→ **Recorded data**:
Segment Open

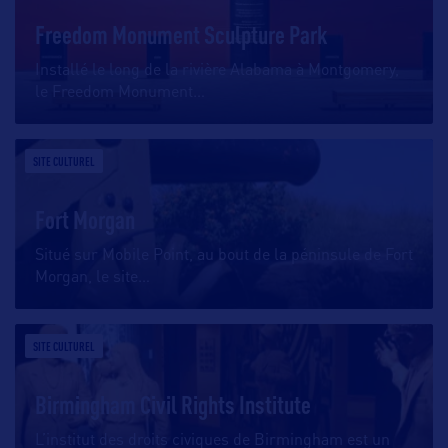
Freedom Monument Sculpture Park
Installé le long de la rivière Alabama à Montgomery,
le Freedom Monument
…
SITE CULTUREL
Fort Morgan
Situé sur Mobile Point, au bout de la péninsule de Fort
Morgan, le site
…
SITE CULTUREL
Birmingham Civil Rights Institute
L’institut des droits civiques de Birmingham est un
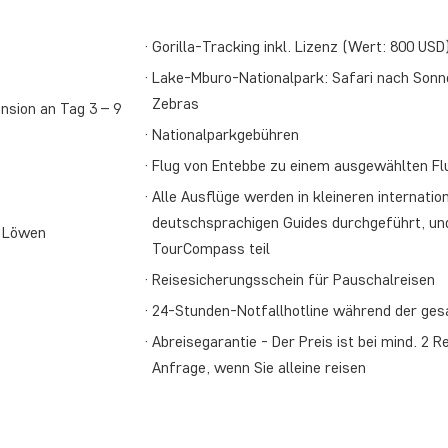
Gorilla-Tracking inkl. Lizenz (Wert: 800 USD
Lake-Mburo-Nationalpark: Safari nach Son
Zebras
nsion an Tag 3 – 9
Nationalparkgebühren
Flug von Entebbe zu einem ausgewählten Flu
Alle Ausflüge werden in kleineren internati
deutschsprachigen Guides durchgeführt, un
n Löwen
TourCompass teil
Reisesicherungsschein für Pauschalreisen
24-Stunden-Notfallhotline während der ge
Abreisegarantie - Der Preis ist bei mind. 2 R
Anfrage, wenn Sie alleine reisen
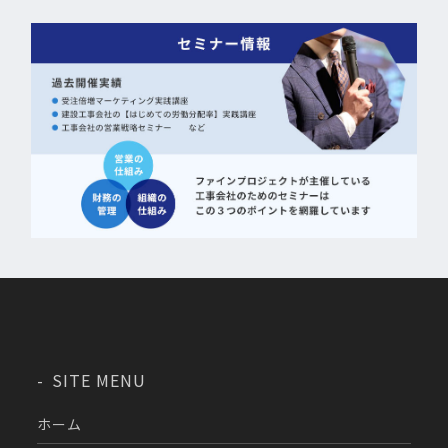
SITE MENU
ホーム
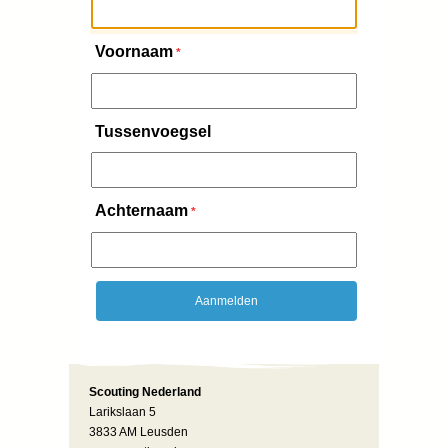
Voornaam
*
Tussenvoegsel
Achternaam
*
Scouting Nederland
Larikslaan 5
3833 AM Leusden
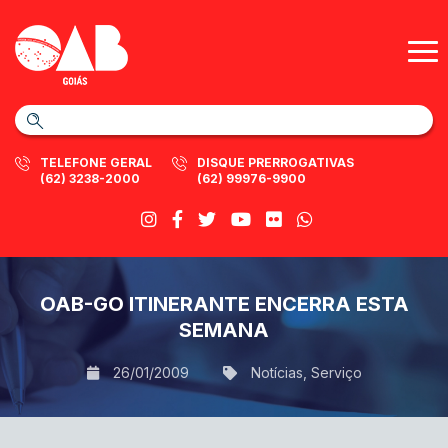
TELEFONE GERAL
DISQUE PRERROGATIVAS
(62) 3238-2000
(62) 99976-9900
OAB-GO ITINERANTE ENCERRA ESTA
SEMANA
26/01/2009
Notícias
,
Serviço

Segment Closed

Start at the line that contains "le Freedom Monument" and retype every line through the end of the entries above, both ends included. Exclude all pictures.

→ **Output for this exercise**:
le Freedom Monument
…
SITE CULTUREL
Fort Morgan
Situé sur Mobile Point, au bout de la péninsule de Fort
Morgan, le site
…
SITE CULTUREL
Birmingham Civil Rights Institute
L’institut des droits civiques de Birmingham est un
Gorilla-Tracking inkl. Lizenz (Wert: 800 USD
Lake-Mburo-Nationalpark: Safari nach Son
Zebras
nsion an Tag 3 – 9
Nationalparkgebühren
Flug von Entebbe zu einem ausgewählten Flu
Alle Ausflüge werden in kleineren internati
deutschsprachigen Guides durchgeführt, un
n Löwen
TourCompass teil
Reisesicherungsschein für Pauschalreisen
24-Stunden-Notfallhotline während der ge
Abreisegarantie - Der Preis ist bei mind. 2 R
Anfrage, wenn Sie alleine reisen
SITE MENU
ホーム
Voornaam
*
Tussenvoegsel
Achternaam
*
Scouting Nederland
Larikslaan 5
3833 AM Leusden
TELEFONE GERAL
DISQUE PRERROGATIVAS
(62) 3238-2000
(62) 99976-9900
OAB-GO ITINERANTE ENCERRA ESTA
SEMANA
26/01/2009
Notícias
,
Serviço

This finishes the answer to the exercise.